→ EXERCISE REQUIREMENTS
Where an entry holds an image, leave the image out; otherwise reproduce the entry exactly.

→ DATA EXTRACT

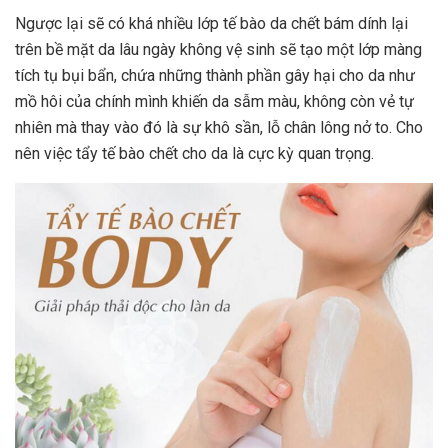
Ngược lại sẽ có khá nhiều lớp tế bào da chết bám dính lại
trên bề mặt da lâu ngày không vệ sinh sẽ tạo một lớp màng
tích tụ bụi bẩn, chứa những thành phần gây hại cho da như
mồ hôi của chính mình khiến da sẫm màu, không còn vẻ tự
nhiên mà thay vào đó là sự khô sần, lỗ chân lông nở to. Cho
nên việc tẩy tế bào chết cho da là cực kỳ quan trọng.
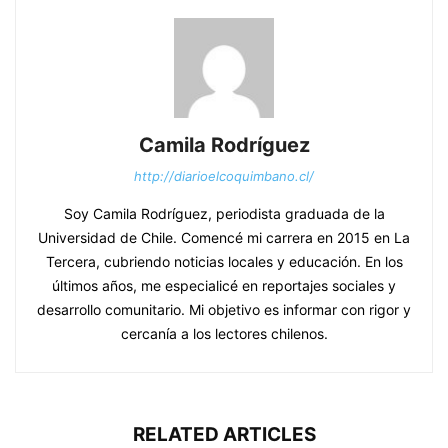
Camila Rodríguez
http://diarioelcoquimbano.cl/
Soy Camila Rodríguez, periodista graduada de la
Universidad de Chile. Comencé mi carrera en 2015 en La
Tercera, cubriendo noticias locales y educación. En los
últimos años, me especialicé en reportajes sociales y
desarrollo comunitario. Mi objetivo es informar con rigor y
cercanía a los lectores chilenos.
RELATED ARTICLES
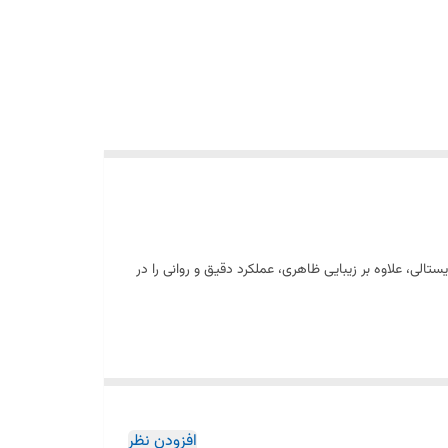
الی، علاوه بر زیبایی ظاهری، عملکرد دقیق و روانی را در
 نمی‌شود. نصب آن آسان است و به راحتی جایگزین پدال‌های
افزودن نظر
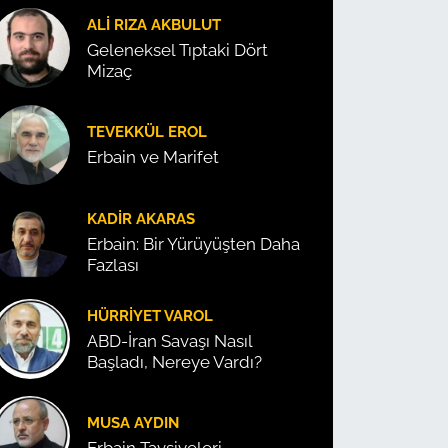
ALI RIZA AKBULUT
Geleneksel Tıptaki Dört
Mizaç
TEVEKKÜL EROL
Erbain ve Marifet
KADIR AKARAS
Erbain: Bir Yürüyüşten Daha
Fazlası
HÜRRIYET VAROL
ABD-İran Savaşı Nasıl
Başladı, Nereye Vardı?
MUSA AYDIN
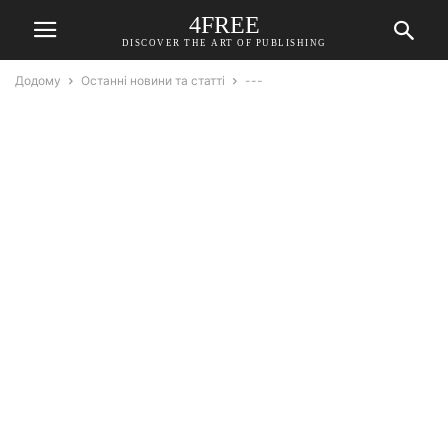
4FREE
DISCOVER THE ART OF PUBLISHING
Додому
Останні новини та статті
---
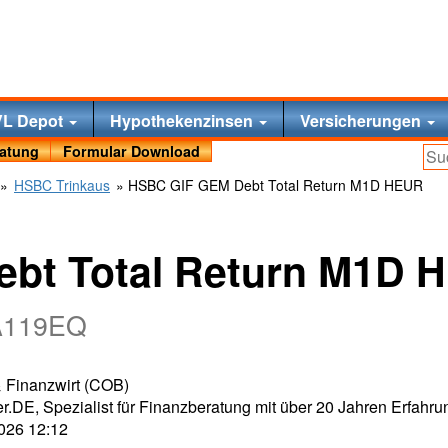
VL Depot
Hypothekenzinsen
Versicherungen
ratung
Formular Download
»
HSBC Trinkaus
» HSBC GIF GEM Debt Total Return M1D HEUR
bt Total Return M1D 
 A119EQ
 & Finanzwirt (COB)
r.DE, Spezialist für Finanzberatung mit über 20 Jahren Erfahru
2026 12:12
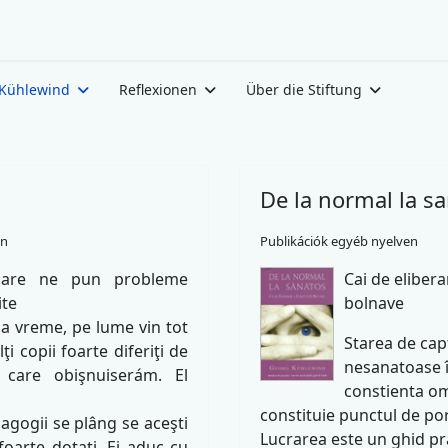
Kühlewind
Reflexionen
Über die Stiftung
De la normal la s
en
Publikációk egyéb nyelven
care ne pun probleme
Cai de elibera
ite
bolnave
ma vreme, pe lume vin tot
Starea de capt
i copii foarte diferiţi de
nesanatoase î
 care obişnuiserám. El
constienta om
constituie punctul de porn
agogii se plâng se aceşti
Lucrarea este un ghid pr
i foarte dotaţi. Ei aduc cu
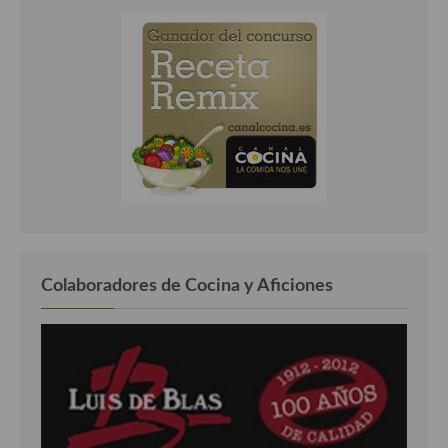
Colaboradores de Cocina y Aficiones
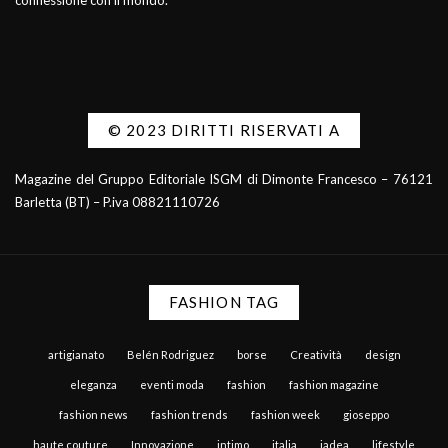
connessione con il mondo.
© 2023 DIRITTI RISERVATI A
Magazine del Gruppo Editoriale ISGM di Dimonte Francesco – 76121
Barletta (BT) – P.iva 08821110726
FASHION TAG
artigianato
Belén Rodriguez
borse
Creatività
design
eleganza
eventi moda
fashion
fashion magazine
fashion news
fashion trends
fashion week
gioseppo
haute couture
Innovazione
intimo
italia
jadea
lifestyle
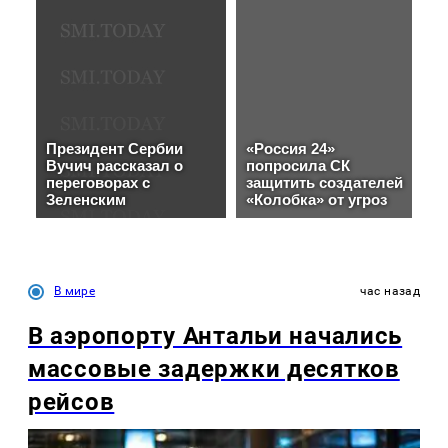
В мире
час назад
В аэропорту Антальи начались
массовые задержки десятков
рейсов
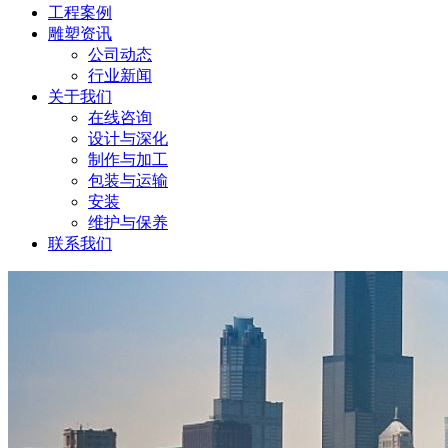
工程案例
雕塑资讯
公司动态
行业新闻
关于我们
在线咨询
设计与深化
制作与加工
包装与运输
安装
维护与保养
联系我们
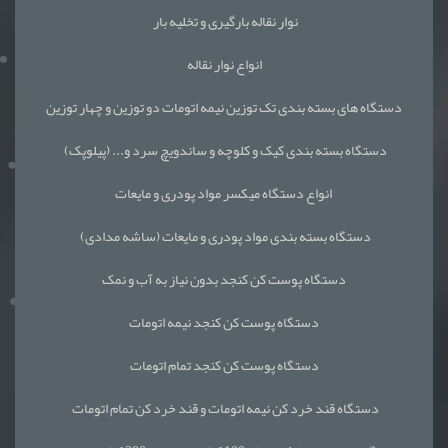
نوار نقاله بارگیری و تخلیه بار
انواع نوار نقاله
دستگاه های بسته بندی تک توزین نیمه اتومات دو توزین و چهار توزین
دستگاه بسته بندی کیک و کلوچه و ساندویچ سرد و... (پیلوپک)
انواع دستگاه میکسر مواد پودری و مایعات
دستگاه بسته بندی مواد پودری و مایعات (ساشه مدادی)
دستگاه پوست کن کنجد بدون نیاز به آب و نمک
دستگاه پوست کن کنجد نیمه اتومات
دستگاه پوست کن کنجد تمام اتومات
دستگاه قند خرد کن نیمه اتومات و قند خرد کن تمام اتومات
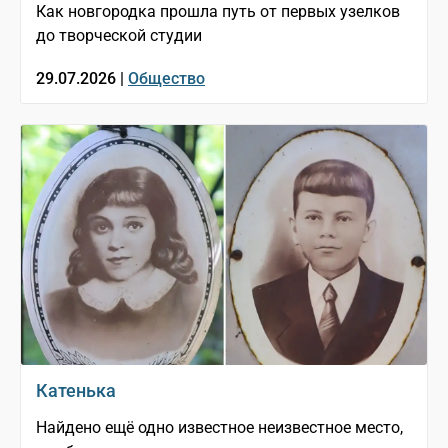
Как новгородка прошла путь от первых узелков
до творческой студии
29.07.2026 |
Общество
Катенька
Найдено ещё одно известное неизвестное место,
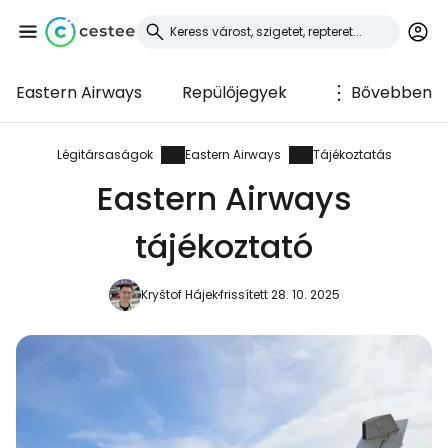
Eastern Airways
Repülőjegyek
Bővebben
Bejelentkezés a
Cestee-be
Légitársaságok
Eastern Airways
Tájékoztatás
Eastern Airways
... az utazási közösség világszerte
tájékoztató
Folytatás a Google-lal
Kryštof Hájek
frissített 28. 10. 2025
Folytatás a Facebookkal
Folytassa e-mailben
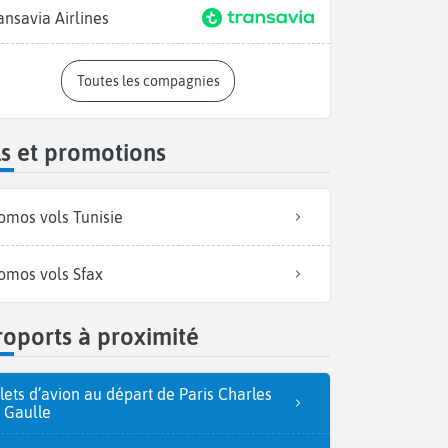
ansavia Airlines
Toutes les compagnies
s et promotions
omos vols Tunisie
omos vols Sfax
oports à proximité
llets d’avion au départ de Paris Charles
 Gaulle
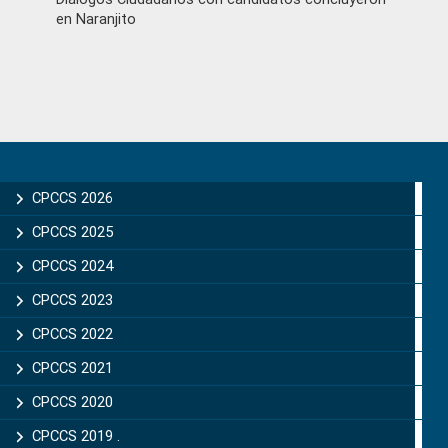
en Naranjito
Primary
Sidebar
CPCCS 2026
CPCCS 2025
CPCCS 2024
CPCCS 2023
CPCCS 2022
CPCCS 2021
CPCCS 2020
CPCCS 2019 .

→ WRITTEN SOLUTION
Ngược lại sẽ có khá nhiều lớp tế bào da chết bám dính lại
trên bề mặt da lâu ngày không vệ sinh sẽ tạo một lớp màng
tích tụ bụi bẩn, chứa những thành phần gây hại cho da như
mồ hôi của chính mình khiến da sẫm màu, không còn vẻ tự
nhiên mà thay vào đó là sự khô sần, lỗ chân lông nở to. Cho
nên việc tẩy tế bào chết cho da là cực kỳ quan trọng.
Camila Rodríguez
http://diarioelcoquimbano.cl/
Soy Camila Rodríguez, periodista graduada de la
Universidad de Chile. Comencé mi carrera en 2015 en La
Tercera, cubriendo noticias locales y educación. En los
últimos años, me especialicé en reportajes sociales y
desarrollo comunitario. Mi objetivo es informar con rigor y
cercanía a los lectores chilenos.
RELATED ARTICLES
الی، علاوه بر زیبایی ظاهری، عملکرد دقیق و روانی را در
 نمی‌شود. نصب آن آسان است و به راحتی جایگزین پدال‌های
افزودن نظر
ALI RIZA AKBULUT
Geleneksel Tıptaki Dört
Mizaç
TEVEKKÜL EROL
Erbain ve Marifet
KADIR AKARAS
Erbain: Bir Yürüyüşten Daha
Fazlası
HÜRRIYET VAROL
ABD-İran Savaşı Nasıl
Başladı, Nereye Vardı?
MUSA AYDIN
4FREE
DISCOVER THE ART OF PUBLISHING
Додому
Останні новини та статті
---
VL Depot
Hypothekenzinsen
Versicherungen
ratung
Formular Download
»
HSBC Trinkaus
» HSBC GIF GEM Debt Total Return M1D HEUR
bt Total Return M1D 
 A119EQ
 & Finanzwirt (COB)
r.DE, Spezialist für Finanzberatung mit über 20 Jahren Erfahru
2026 12:12
Kühlewind
Reflexionen
Über die Stiftung
De la normal la s
en
Publikációk egyéb nyelven
care ne pun probleme
Cai de elibera
ite
bolnave
ma vreme, pe lume vin tot
Starea de capt
i copii foarte diferiţi de
nesanatoase î
 care obişnuiserám. El
constienta om
constituie punctul de porn
agogii se plâng se aceşti
Lucrarea este un ghid pr
i foarte dotaţi. Ei aduc cu
Colaboradores de Cocina y Aficiones
connessione con il mondo.
© 2023 DIRITTI RISERVATI A
Magazine del Gruppo Editoriale ISGM di Dimonte Francesco – 76121
Barletta (BT) – P.iva 08821110726
FASHION TAG
artigianato
Belén Rodriguez
borse
Creatività
design
eleganza
eventi moda
fashion
fashion magazine
fashion news
fashion trends
fashion week
gioseppo
haute couture
Innovazione
intimo
italia
jadea
lifestyle
В мире
час назад
В аэропорту Антальи начались
массовые задержки десятков
рейсов
工程案例
雕塑资讯
公司动态
行业新闻
关于我们
在线咨询
设计与深化
制作与加工
包装与运输
安装
维护与保养
联系我们
نوار نقاله بارگیری و تخلیه بار
انواع نوار نقاله
دستگاه های بسته بندی تک توزین نیمه اتومات دو توزین و چهار توزین
دستگاه بسته بندی کیک و کلوچه و ساندویچ سرد و... (پیلوپک)
انواع دستگاه میکسر مواد پودری و مایعات
دستگاه بسته بندی مواد پودری و مایعات (ساشه مدادی)
دستگاه پوست کن کنجد بدون نیاز به آب و نمک
دستگاه پوست کن کنجد نیمه اتومات
دستگاه پوست کن کنجد تمام اتومات
دستگاه قند خرد کن نیمه اتومات و قند خرد کن تمام اتومات
Как новгородка прошла путь от первых узелков
до творческой студии
29.07.2026 |
Общество
Катенька
Найдено ещё одно известное неизвестное место,
Eastern Airways
Repülőjegyek
Bővebben
Bejelentkezés a
Cestee-be
Légitársaságok
Eastern Airways
Tájékoztatás
Eastern Airways
... az utazási közösség világszerte
tájékoztató
Folytatás a Google-lal
Kryštof Hájek
frissített 28. 10. 2025
Folytatás a Facebookkal
Folytassa e-mailben
ansavia Airlines
Toutes les compagnies
s et promotions
omos vols Tunisie
omos vols Sfax
oports à proximité
llets d’avion au départ de Paris Charles
 Gaulle
en Naranjito
Primary
Sidebar
CPCCS 2026
CPCCS 2025
CPCCS 2024
CPCCS 2023
CPCCS 2022
CPCCS 2021
CPCCS 2020
CPCCS 2019 .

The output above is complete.